И с тех пор все как будто больна.
* * *
Через несколько дней Лена нашла у себя на письменном столе большой служебный конверт с томиком стихов Ахматовой. На титульном листе было написано «Елене Прекрасной от преданного ей Серого Волка». Стихотворение-песня было заложено закладкой. Лена читала и перечитывала стихи и в перерыв, и по дороге домой, и весь вечер дома пролежала с книжкой – благо, Вадик был в институте. Она решила сделать в подарок начальнику закладку для книг. Вырезала середину из прямоугольника пергаментной бумаги, вшила туда сплетенный по размеру кусок макраме, тонкой кисточкой нарисовала на пергаменте похожие на иероглифы символы и обвязала крючком по периметру теми же нитками, из которых сплела середину. Лена вложила закладку в конверт с открыткой – репродукцией морского пейзажа с яхтой, на которой написала: «Борис Самойлович! Спасибо за книгу! Это самый лучший подарок в моей жизни» – и бросила его в щель для почты на двери его кабинета.

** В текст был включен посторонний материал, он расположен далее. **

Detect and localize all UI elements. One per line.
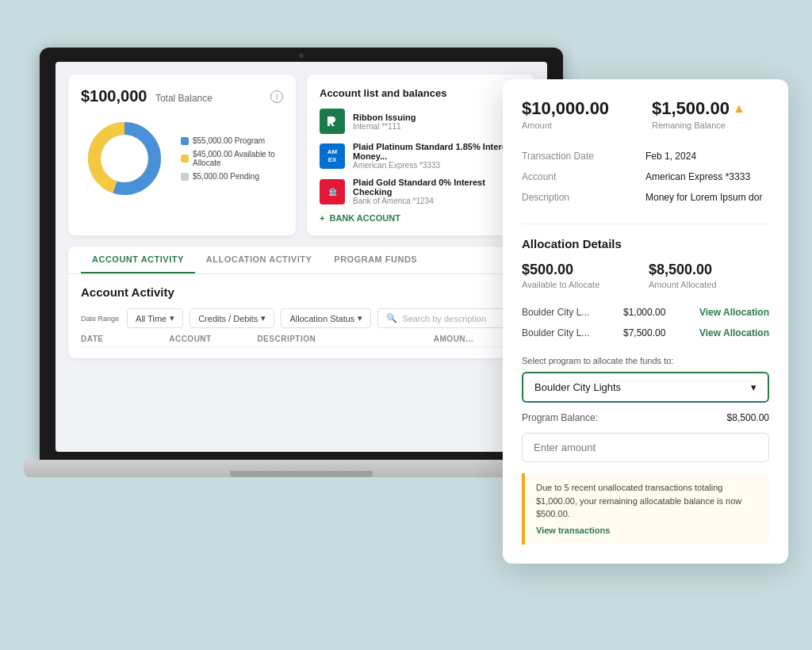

Получив подарок, Вольфсон был удивлен, но очень тронут. Вспомнил, как в детстве мастерил подарки для мамы и как она радовалась им на фоне их скудной жизни. У него и игрушек-то почти не было. Был любимый игрушечный медвежонок, оставшийся от сестры. Борю тогда очень удивляло, что этот маленький мишка был старше его. Почему-то захотелось, чтобы и у этой славной девочки был такой же. И повод есть – на днях в группе собирали деньги на подарок Фатеевой ко дню рождения. Вольфсон давно уже собирался в ДЛТ за подарком для сына и заодно заглянул в отдел мягкой игрушки. Но на полках, заваленных чебурашками и прочими героями наших дней, ничего, подобного медвежонку его детства, не было. Вдруг он увидел игрушечного волка и обрадовался – вот его-то он и купит. Так лучше, это будет подарок с юмором. Мишка – слишком сентиментально. Возвращаясь с игрушкой домой, он вдруг с досадой подумал, зачем он все это делает, но вспомнил Ленины глаза, прикосновения ее рук, волос, тела, и теплота наполнила его душу, развеяв сомнения.
Через несколько дней, когда в лаборатории разъели принесенный Леной в честь дня рождения торт и подарили ей сумку, Вольфсон, уходя, попросил Лену зайти к нему в кабинет.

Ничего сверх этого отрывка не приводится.